Schooled at St John’s College, Johannesburg, his pocket money came from devising an insurance scheme against various punishments.

He studied at Rhodes and Cape Town University, where the precocious film reviews and articles were published in Varsity and collected in 1966.

Threatened by the state security service with spying on activist student friends, he escaped to London, continuing to work as director for Hampstead theatres such as the New End, which closed in 2011, and Pentameters, in Heath Street. He lived across NW3 after moving to Prince Arthur Road, Hampstead, in 1973, latterly in Lithos Road.

His father died early of coronary disease (as his sister would, and now he), and so he entered an all female household, with an absent father.

Mother and children moved in with the paternal mother who denigrated her daughter-in-law but indulged the progeny – with film matinees.

Both these factors, he thought, were influential and lasting: one, malign, impacted his psychology and identity; the other, creative, made him an expert cutting room film editor.

Out of this grew the astute movie and drama critiques, intellectual, liberal humanist, at times even matching his idols Durgnat, Kael, and Empson.

Here he is on the actor’s gaze: “Olivier once said that he could lose anything but his eyes. Garbo, Monroe, Taylor all had a very distinctive, probably instinctive, eye time with the camera. The absolute secret of their allure. Lesser, but exceptional Barbras Stanwick or Streisand, had a measure of the glancing power. The azure factor – blue-eyed Semites – are always drop-dead good: Streisand, Paul Newman. Camp men, Dirk Bogarde, are almost all audience eye-massage. The dull straights, Richard Harris, rely on eye-liner.”

For one co-worker he came in two flavours: bitter and mild. True, in that his younger contrarian self bristled with edgy attitude; but older, a car crash and runover survivor with tunnel vision, he was a gregarious and convivial raconteur, though stagey, even eccentric, on occasion – presenting for one teaching interview incongruously in the guise of Prospero with voluminous robes and an outsize staff.

He was also treasurer of the Branch Hill allotments, having been a prime mover when the area was threatened with development.
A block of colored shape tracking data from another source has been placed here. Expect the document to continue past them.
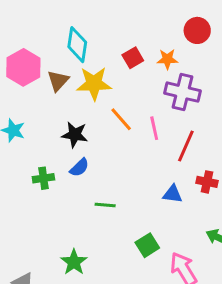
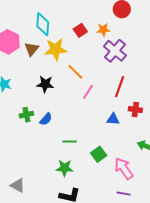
purple cross: (183, 92) -> (115, 51), turned 30
pink line: (154, 128) -> (88, 92), moved, turned 49
blue semicircle: (79, 168) -> (46, 119), moved
green line: (105, 205) -> (70, 141), moved
green star: (74, 262) -> (65, 168), moved, turned -30

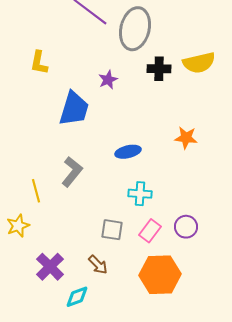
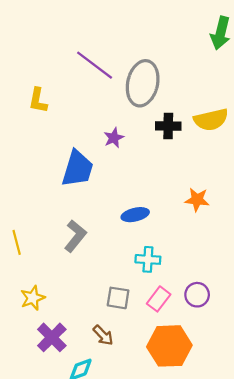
yellow L-shape: (39, 63) -> (38, 100), moved
yellow line: (36, 191) -> (17, 242), moved
yellow star: (18, 226) -> (33, 298), moved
The lodestar of his life, however, was friend and stage partner Tessa Marwick. His recreations were literature (passim); music: Britten, Janacek, Poulenc; and the cherished cinematic videos he was watching to the end.

n Daniel Hutchinson is an academic, formerly Head of the English Department, Dean of the School of Humanities and International Director at Hertfordshire University. He and Mr Tanner met as students at the University of Cape Town more than 50 years ago.